In the present invention, the far-infrared radiation plate 6 is
In addition to the one that doubles as the outlet grille as in the above embodiment,
The far-infrared radiation plate may be independently formed as a separate body from the air outlet grill and used in parallel with the air outlet grill. The far-infrared radiation plate 6 may have a quadrangular shape or the like instead of being formed in a circular shape in a front view. Further, the far-infrared radiation plate 6 is arranged inside the blow-out nozzle N when the blow-out nozzle N as shown in FIG. It may be installed on the air outlet 2 side of the main body case 1, for example.

[0020]

According to the present invention, the ventilation holes 7 of the far infrared radiation plate 6 are formed in a long hole shape, and the long side of the long hole shape is the lattice rib 8 and the short side is the peripheral edge mounting portion 14, respectively. Since it is configured, the opening size of the ventilation hole 7 can be formed as large as possible, the ventilation resistance can be reduced, sufficient blowout can be ensured, and the hot-smell phenomenon in the main body case 1 can be prevented. It can be prevented from occurring. Moreover, since the width H ₁ of the peripheral mounting portion 14 is formed wider than the width H ₂ of the lattice ribs 8, the temperature distribution of the hot air sent from the heater in the main body case 1 on the cross section of the ventilation path varies. Therefore, even if a temperature difference occurs between the grid ribs 8 forming the long side of the ventilation hole 7, the temperature distribution between the grid ribs 8 and 8 due to the heat absorption and heat transfer action of the wide peripheral mounting portion 14. The far-infrared radiation plate 6 can make the far-infrared irradiation amount uniform.

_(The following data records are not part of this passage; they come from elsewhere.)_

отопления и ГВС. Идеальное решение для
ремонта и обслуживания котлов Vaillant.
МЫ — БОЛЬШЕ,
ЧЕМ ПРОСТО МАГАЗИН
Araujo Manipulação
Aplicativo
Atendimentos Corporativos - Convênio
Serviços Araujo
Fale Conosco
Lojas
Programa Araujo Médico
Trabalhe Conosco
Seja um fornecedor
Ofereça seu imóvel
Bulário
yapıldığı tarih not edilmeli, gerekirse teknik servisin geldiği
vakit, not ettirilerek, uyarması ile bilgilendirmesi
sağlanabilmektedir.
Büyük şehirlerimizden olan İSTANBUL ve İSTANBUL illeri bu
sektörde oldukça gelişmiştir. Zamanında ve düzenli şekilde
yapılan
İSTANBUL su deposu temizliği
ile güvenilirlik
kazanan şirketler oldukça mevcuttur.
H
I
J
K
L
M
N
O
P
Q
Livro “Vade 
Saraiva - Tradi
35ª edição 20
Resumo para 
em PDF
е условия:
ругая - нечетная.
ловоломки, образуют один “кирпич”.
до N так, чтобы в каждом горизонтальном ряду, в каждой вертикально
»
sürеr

[Brief description of drawings]

FIG. 1 is a front view of a far infrared radiation plate of a hair dryer.

FIG. 2 is a cross-sectional view of a far infrared radiation plate of a hair dryer.

FIG. 3 is a side view in which a blowout port portion of a hair dryer is cut away.

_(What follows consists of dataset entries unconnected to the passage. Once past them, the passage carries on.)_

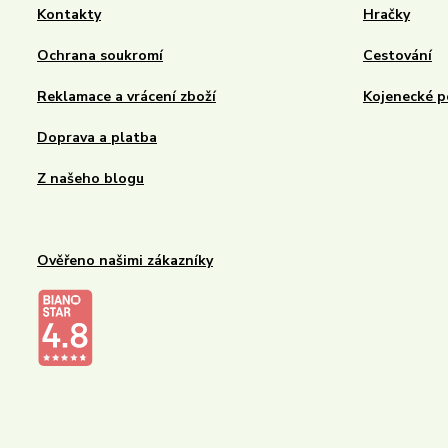
Kontakty
Hračky
Ochrana soukromí
Cestování
Reklamace a vrácení zboží
Kojenecké p
Doprava a platba
Z našeho blogu
Ověřeno našimi zákazníky
Kalupinka.cz – dětské a kojenecké potřeby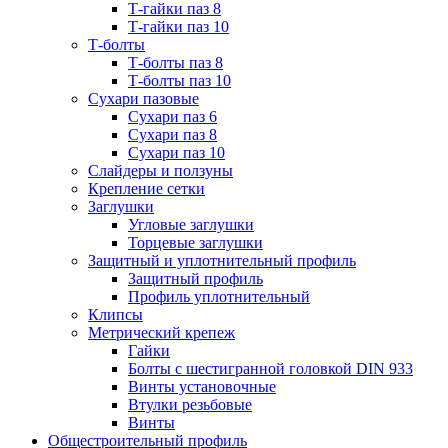
Т-гайки паз 8
Т-гайки паз 10
Т-болты
Т-болты паз 8
Т-болты паз 10
Сухари пазовые
Сухари паз 6
Сухари паз 8
Сухари паз 10
Слайдеры и ползуны
Крепление сетки
Заглушки
Угловые заглушки
Торцевые заглушки
Защитный и уплотнительный профиль
Защитный профиль
Профиль уплотнительный
Клипсы
Метрический крепеж
Гайки
Болты с шестигранной головкой DIN 933
Винты установочные
Втулки резьбовые
Винты
Общестроительный профиль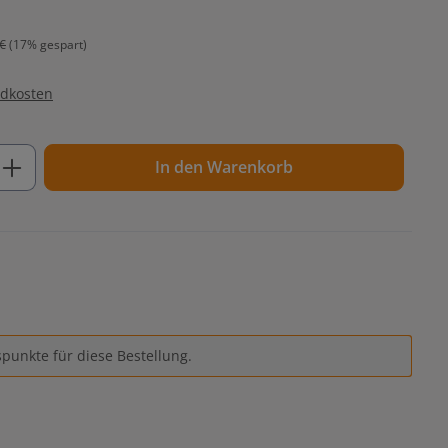
€
(17% gespart)
ndkosten
ib den gewünschten Wert ein oder benutz
In den Warenkorb
punkte für diese Bestellung.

FIG. 4 is a cross-sectional view of a base material of a far infrared radiation plate of a hair dryer.

5 is a sectional view taken along line XX in FIG.

FIG. 6 is a sectional view of a part of a far-infrared radiation plate of another embodiment.

FIG. 7 is a partial cross-sectional view of a far-infrared radiation plate of another embodiment.

FIG. 8 is a partial cross-sectional view of a far infrared radiation plate of another embodiment.

FIG. 9 is a partial cross-sectional view of a far-infrared radiation plate of another embodiment.

FIG. 10 is a partial cross-sectional view of a far infrared radiation plate of another embodiment.

FIG. 11 is a partial cross-sectional view of a far infrared radiation plate of another embodiment.

FIG. 12 shows a conventional hair dryer, and FIG.
2 (a) is a front view, and FIG. 12 (b) is a sectional view of a part of the outlet grill.

[Explanation of symbols]

 1 Body Case 2 Outlet 6 Far Infrared Radiation Plate 7 Ventilation Hole 8 Lattice Rib 9 Base Material 10 Far Infrared Radiation Material Film 14 Peripheral Attachment

Claims (1)

[Claims] 1. A far-infrared radiation plate 6 is disposed on the air outlet 2 side of a main body case 1, and the far-infrared radiation plate 6 has a peripheral edge mounting portion 14 attached to the air outlet 2 side and the peripheral edge mounting portion 14. A base material 9 having a large number of ventilation holes 7 formed of lattice ribs 8 integrally formed inside the portion 14, and a far-infrared radiation substance adhering to at least the surface of the lattice ribs 8 of the base material 9. In the hair dryer, the ventilation holes 7 are formed in a long hole shape, the long sides of the long hole shape are constituted by the lattice ribs 8, and the short sides thereof are constituted by the peripheral edge mounting portion 14. The width H _{1 of the} portion 14 is formed wider than the width H ₂ of the lattice ribs 8.